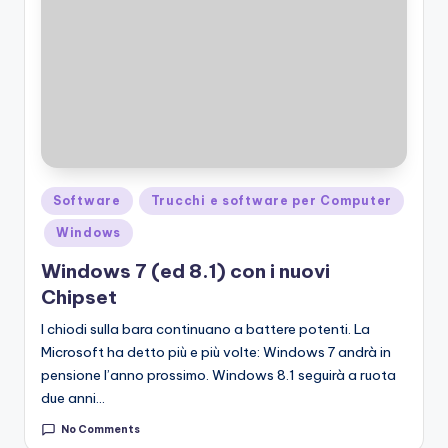
Posted
Software
Trucchi e software per Computer
in
Windows
Windows 7 (ed 8.1) con i nuovi
Chipset
I chiodi sulla bara continuano a battere potenti. La
Microsoft ha detto più e più volte: Windows 7 andrà in
pensione l’anno prossimo. Windows 8.1 seguirà a ruota
due anni…
No Comments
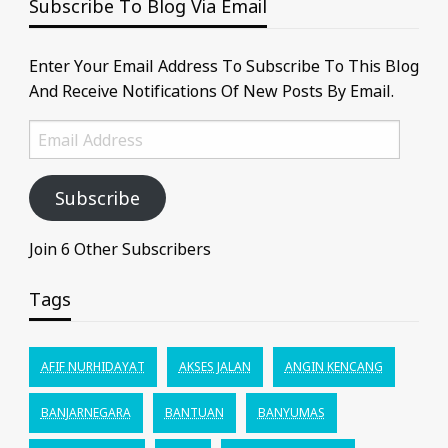
Subscribe To Blog Via Email
Enter Your Email Address To Subscribe To This Blog
And Receive Notifications Of New Posts By Email.
Email
Address
Subscribe
Join 6 Other Subscribers
Tags
AFIF NURHIDAYAT
AKSES JALAN
ANGIN KENCANG
BANJARNEGARA
BANTUAN
BANYUMAS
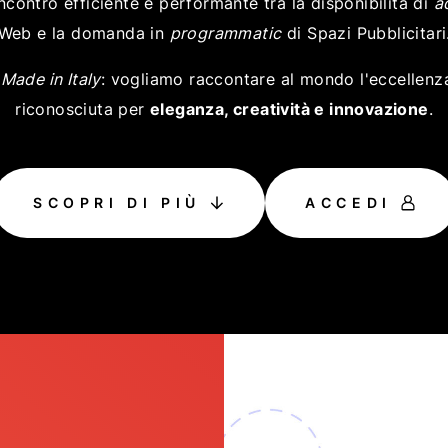
ncontro efficiente e performante tra la disponibilità di
a
Web e la domanda in
programmatic
di Spazi Pubblicitari
è
Made in Italy
: vogliamo raccontare al mondo l'eccellenza
riconosciuta per
eleganza, creatività e innovazione
.
SCOPRI DI PIÙ
ACCEDI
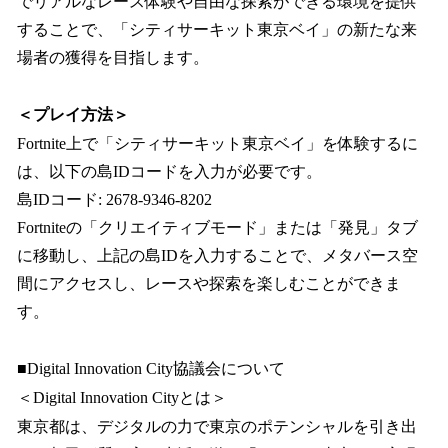
でリアルなレース体験や自由な探索ができる環境を提供
することで、「シティサーキット東京ベイ」の新たな来
場者の獲得を目指します。
＜プレイ方法＞
Fortnite上で「シティサーキット東京ベイ」を体験するに
は、以下の島IDコードを入力が必要です。
島IDコード: 2678-9346-8202
Fortniteの「クリエイティブモード」または「発見」タブ
に移動し、上記の島IDを入力することで、メタバース空
間にアクセスし、レースや探索を楽しむことができま
す。
■Digital Innovation City協議会について
＜Digital Innovation Cityとは＞
東京都は、デジタルの⼒で東京のポテンシャルを引き出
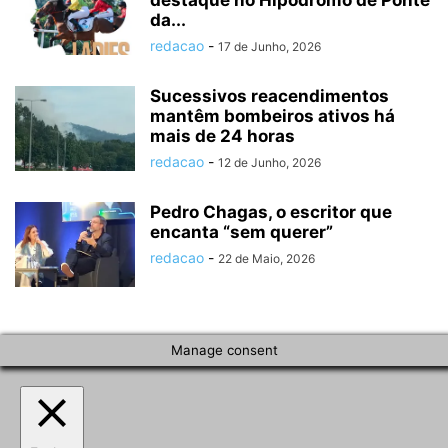
destaque no Hipódromo de Ponte
da...
redacao
-
17 de Junho, 2026
Sucessivos reacendimentos
mantêm bombeiros ativos há
mais de 24 horas
redacao
-
12 de Junho, 2026
Pedro Chagas, o escritor que
encanta “sem querer”
redacao
-
22 de Maio, 2026
Manage consent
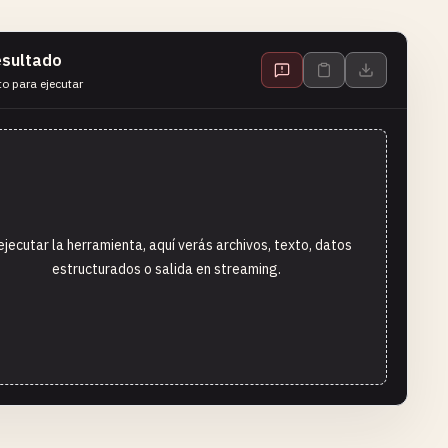
sultado
to para ejecutar
ejecutar la herramienta, aquí verás archivos, texto, datos
estructurados o salida en streaming.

---------------

Scan the material above. Copy each line where "ejecutar" occurs.

- _Exercise response_:
to para ejecutar
ejecutar la herramienta, aquí verás archivos, texto, datos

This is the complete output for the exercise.